Туда вела извилистая тропа, по древним, каменистым горам Иудейским; взмах за взмахом горы отходили, отодвигались все дальше — и вдруг на одном из поворотов в открывавшемся проеме вставал Иерусалим, мистический город в поднебесье. Он грозно сиял на семи зеленых холмах, и Геня, не решаясь подойти, стояла и смотрела издали; но когда, к закату, она все-таки поднималась к его белым стенам, теплым от солнца, она сама ждала себя у этих каменных стен, в черном, улыбаясь странной слепой улыбкой, выцветшей от ожидания.

Когда Геня несла всю эту околесицу, сидя, полуголая, на постели, с вдохновенным видом взмахивая рукой, чтобы показать сияние Иерусалима, даже в засохшей груди Сергея пробуждались еврейские чувства, и он принимался целовать, обнимать ее, и кончалось дело известно чем.

И он в сотый раз перебирал все возможности — Генин муж поехал бы, даже зная, что она любит другого, но старуха эта, мать, у которой он был единственный, кровиночка, остальных поубивали — больная эта, суровая старуха была тормозом, камнем на шее, из-за нее все рушилось. Она жила в деревне, держала корову, ходила упрямо в церковь, и брать ее, надо было брать корову, избу, деревню — Россию. Одна мысль о разговоре с нею казалась невозможной. Хотя бы она умерла скорей — он не говорил этого, и даже не позволял себе так думать, но надеялся. Муж тоже мог лопасть в аварию, мало ли что; он сам мог умереть, что было не так уж плохо…
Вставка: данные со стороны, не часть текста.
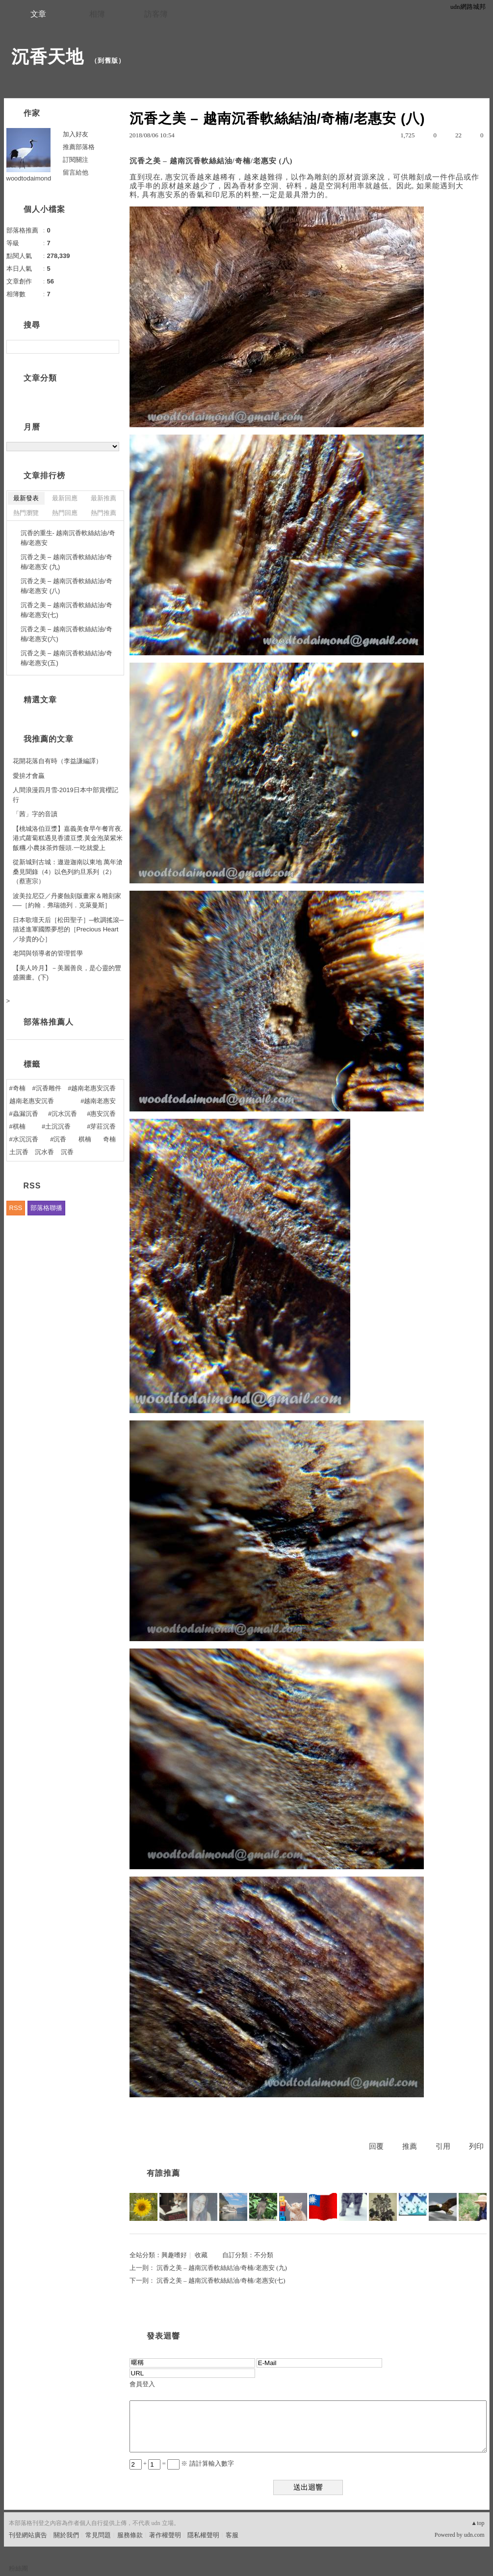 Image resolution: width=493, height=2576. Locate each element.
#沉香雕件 (46, 1088)
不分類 (263, 2255)
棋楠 (84, 1139)
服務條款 (130, 2535)
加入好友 (75, 134)
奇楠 (109, 1139)
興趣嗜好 (174, 2255)
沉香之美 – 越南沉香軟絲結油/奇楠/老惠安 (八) (66, 585)
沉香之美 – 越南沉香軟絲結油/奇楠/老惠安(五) (66, 658)
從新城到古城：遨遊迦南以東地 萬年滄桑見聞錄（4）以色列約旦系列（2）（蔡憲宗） (68, 871)
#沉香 (58, 1139)
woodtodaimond (29, 178)
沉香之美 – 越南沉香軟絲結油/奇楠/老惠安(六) (66, 634)
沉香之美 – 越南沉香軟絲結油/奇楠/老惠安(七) (220, 2280)
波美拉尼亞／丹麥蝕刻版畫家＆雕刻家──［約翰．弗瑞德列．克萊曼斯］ (67, 900)
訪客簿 (156, 14)
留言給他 (75, 172)
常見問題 (98, 2535)
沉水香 (44, 1152)
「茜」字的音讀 (35, 814)
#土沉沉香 (56, 1126)
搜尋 (110, 347)
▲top (477, 2523)
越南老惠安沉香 (31, 1101)
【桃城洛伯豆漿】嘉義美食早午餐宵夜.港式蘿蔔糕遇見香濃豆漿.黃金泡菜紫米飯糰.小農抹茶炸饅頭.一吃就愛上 (68, 838)
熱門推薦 (103, 512)
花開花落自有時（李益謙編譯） (57, 761)
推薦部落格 (79, 147)
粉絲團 (18, 2568)
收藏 (201, 2255)
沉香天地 (47, 57)
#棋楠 (17, 1126)
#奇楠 (17, 1088)
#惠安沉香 (101, 1113)
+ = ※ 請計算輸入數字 (182, 2463)
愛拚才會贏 (29, 775)
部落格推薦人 (49, 1022)
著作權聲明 (165, 2535)
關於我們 (66, 2535)
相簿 (97, 14)
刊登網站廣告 (28, 2535)
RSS (16, 1207)
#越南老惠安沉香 (92, 1088)
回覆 (376, 2146)
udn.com (474, 2534)
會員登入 (142, 2384)
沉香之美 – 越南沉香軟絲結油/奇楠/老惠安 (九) (221, 2267)
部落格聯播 (46, 1207)
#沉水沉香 (62, 1113)
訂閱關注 (75, 159)
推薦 (409, 2146)
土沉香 (18, 1152)
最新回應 (65, 498)
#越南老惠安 (98, 1101)
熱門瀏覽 (26, 512)
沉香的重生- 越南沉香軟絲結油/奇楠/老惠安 (68, 537)
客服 (232, 2535)
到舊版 (108, 60)
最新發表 (26, 498)
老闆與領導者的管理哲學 (48, 953)
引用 (443, 2146)
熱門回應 (65, 512)
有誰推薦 (163, 2173)
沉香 (67, 1152)
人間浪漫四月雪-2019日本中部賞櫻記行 (65, 794)
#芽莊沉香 (101, 1126)
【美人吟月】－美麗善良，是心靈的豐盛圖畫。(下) (67, 972)
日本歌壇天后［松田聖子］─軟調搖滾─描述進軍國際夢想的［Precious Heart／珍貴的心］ (68, 929)
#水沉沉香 (23, 1139)
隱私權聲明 (203, 2535)
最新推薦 (103, 498)
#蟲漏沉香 (23, 1113)
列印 (476, 2146)
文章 (38, 14) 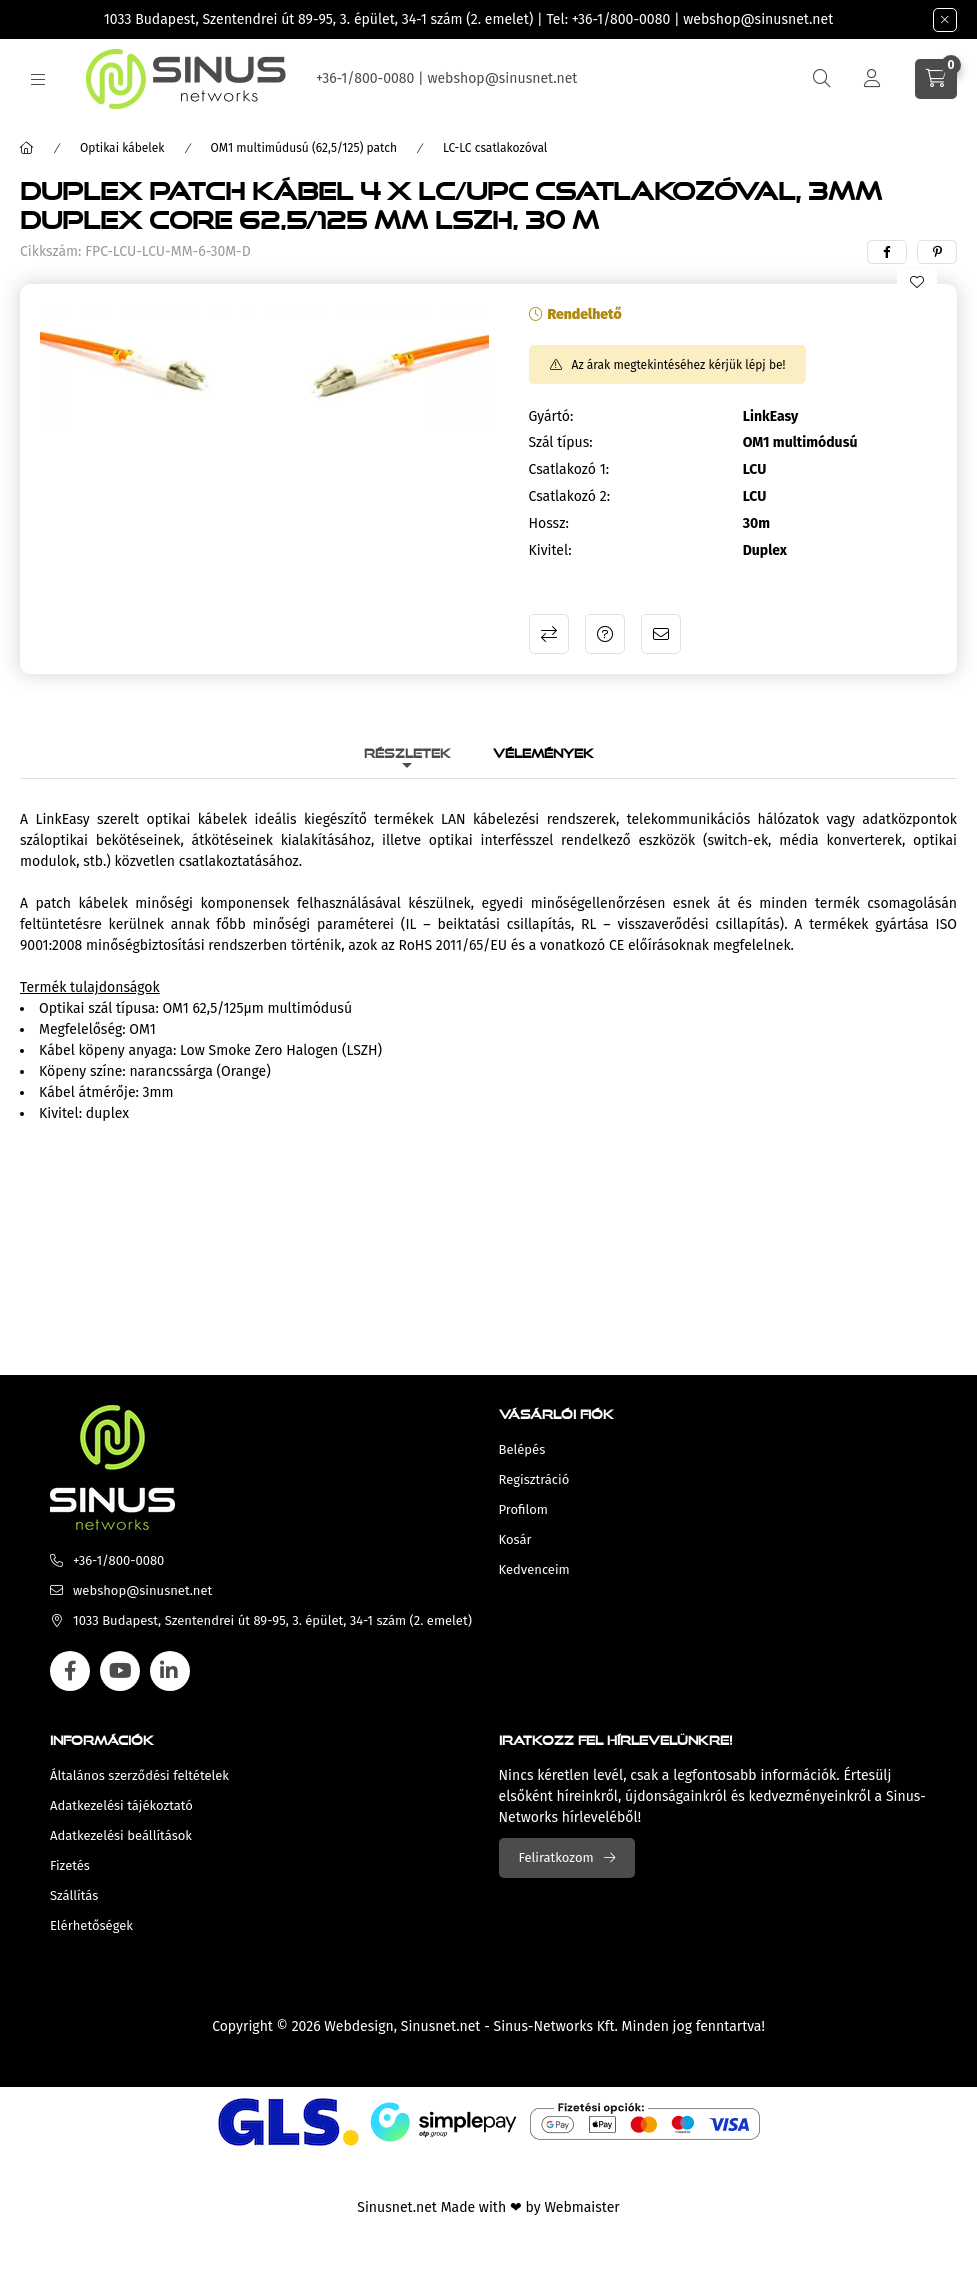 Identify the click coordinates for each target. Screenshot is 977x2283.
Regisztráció (534, 1479)
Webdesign (358, 2026)
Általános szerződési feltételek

И в то же время он знал, что ничего такого не случится, что этот последний миг — назначен, что их судьба проигрывается на неких сценических подмостках, в чьей-то крепко сколоченной пьесе, и по логике действия должен был настать этот конец, кульминация, разрыв души, через который им придется пройти. Последующая загробная жизнь виделась ему в отвратительно жизнерадостной раскраске, с оранжевыми апельсинами и желтыми курами. Геня же оставалась на серой земле, с мужем, к которому она вернется — все вернется на круги свои — занавес медленно закрывается.

Он чувствовал себя беременной сукой, прижатой дверью, и сердце ломило все сильнее, готовя инфаркт. Одной мысли о Генином муже было достаточно, чтобы вызвать приступ — его так и заливало ненавистью к этому образцовому, сдержанному типу, который, правда, Геню не трогал, что было благородно с его стороны — но ведь почему? Потому что надеялся снова заполучить ее целиком, с потрохами, и слопать в уголочке, где никто не видит. Ведь, что этот негодяй сказал Гене: «Не думай обо мне; у нас вся жизнь впереди». А эта дурочка восхищается им, сидит субботу и воскресенье дома, раз он так просил. Ах, Геня, Геня!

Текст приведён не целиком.